= What you are asked to do =
Set the entries down once more, exactly as they are worded.

[Stored data entries]

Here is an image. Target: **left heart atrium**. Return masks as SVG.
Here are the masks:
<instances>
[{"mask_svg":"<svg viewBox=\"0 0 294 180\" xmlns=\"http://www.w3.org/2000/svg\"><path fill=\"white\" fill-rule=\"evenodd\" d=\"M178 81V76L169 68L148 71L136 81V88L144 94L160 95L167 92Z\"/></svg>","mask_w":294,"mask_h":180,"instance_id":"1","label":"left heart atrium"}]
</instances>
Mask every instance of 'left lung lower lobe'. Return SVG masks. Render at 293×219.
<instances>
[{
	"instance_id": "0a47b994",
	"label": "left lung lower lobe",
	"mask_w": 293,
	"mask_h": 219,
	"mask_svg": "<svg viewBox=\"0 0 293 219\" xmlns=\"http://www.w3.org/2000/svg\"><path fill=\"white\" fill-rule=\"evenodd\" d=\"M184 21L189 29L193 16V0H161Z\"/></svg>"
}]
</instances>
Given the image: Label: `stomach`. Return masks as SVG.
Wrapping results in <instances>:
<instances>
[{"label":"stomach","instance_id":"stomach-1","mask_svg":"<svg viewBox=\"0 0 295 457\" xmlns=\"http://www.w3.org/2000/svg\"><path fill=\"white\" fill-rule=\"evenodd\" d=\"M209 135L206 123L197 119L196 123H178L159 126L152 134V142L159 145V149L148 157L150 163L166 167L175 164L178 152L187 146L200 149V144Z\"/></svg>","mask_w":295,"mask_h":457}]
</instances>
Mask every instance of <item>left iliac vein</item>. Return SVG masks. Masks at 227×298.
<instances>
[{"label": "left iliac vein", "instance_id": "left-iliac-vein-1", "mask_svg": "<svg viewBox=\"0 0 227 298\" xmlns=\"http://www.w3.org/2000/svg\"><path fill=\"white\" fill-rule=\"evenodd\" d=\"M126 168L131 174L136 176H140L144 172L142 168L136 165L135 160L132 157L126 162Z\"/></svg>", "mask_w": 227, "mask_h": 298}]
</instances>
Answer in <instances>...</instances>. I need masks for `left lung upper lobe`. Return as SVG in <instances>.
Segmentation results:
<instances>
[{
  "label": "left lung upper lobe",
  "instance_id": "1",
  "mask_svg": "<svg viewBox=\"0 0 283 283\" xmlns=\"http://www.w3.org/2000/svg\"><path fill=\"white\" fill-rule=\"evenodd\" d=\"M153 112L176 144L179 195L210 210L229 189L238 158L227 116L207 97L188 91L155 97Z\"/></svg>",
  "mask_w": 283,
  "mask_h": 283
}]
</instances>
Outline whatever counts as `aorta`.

= Written answer =
Here is an image. Target: **left heart atrium**. Return masks as SVG.
Here are the masks:
<instances>
[{"mask_svg":"<svg viewBox=\"0 0 294 180\" xmlns=\"http://www.w3.org/2000/svg\"><path fill=\"white\" fill-rule=\"evenodd\" d=\"M178 81V76L169 68L148 71L136 81V88L144 94L160 95L167 92Z\"/></svg>","mask_w":294,"mask_h":180,"instance_id":"1","label":"left heart atrium"}]
</instances>
Mask every instance of 'left lung lower lobe'. Return SVG masks. Render at 293×219.
<instances>
[{
	"instance_id": "0a47b994",
	"label": "left lung lower lobe",
	"mask_w": 293,
	"mask_h": 219,
	"mask_svg": "<svg viewBox=\"0 0 293 219\" xmlns=\"http://www.w3.org/2000/svg\"><path fill=\"white\" fill-rule=\"evenodd\" d=\"M184 21L189 29L193 16V0H161Z\"/></svg>"
}]
</instances>
Given the image: Label: `stomach`. Return masks as SVG.
Wrapping results in <instances>:
<instances>
[{"label":"stomach","instance_id":"stomach-1","mask_svg":"<svg viewBox=\"0 0 295 457\" xmlns=\"http://www.w3.org/2000/svg\"><path fill=\"white\" fill-rule=\"evenodd\" d=\"M209 135L206 123L197 119L196 123H178L159 126L152 134V142L159 145V149L148 157L150 163L166 167L175 164L178 152L187 146L200 149V144Z\"/></svg>","mask_w":295,"mask_h":457}]
</instances>
Mask every instance of <item>left iliac vein</item>. Return SVG masks. Masks at 227×298.
<instances>
[{"label": "left iliac vein", "instance_id": "left-iliac-vein-1", "mask_svg": "<svg viewBox=\"0 0 227 298\" xmlns=\"http://www.w3.org/2000/svg\"><path fill=\"white\" fill-rule=\"evenodd\" d=\"M126 168L131 174L136 176H140L144 172L142 168L136 165L135 160L132 157L126 162Z\"/></svg>", "mask_w": 227, "mask_h": 298}]
</instances>
Answer in <instances>...</instances>. I need masks for `left lung upper lobe`. Return as SVG in <instances>.
Segmentation results:
<instances>
[{
  "label": "left lung upper lobe",
  "instance_id": "1",
  "mask_svg": "<svg viewBox=\"0 0 283 283\" xmlns=\"http://www.w3.org/2000/svg\"><path fill=\"white\" fill-rule=\"evenodd\" d=\"M153 112L176 144L179 195L210 210L229 189L238 158L227 116L207 97L188 91L155 97Z\"/></svg>",
  "mask_w": 283,
  "mask_h": 283
}]
</instances>
Outline whatever counts as `aorta`.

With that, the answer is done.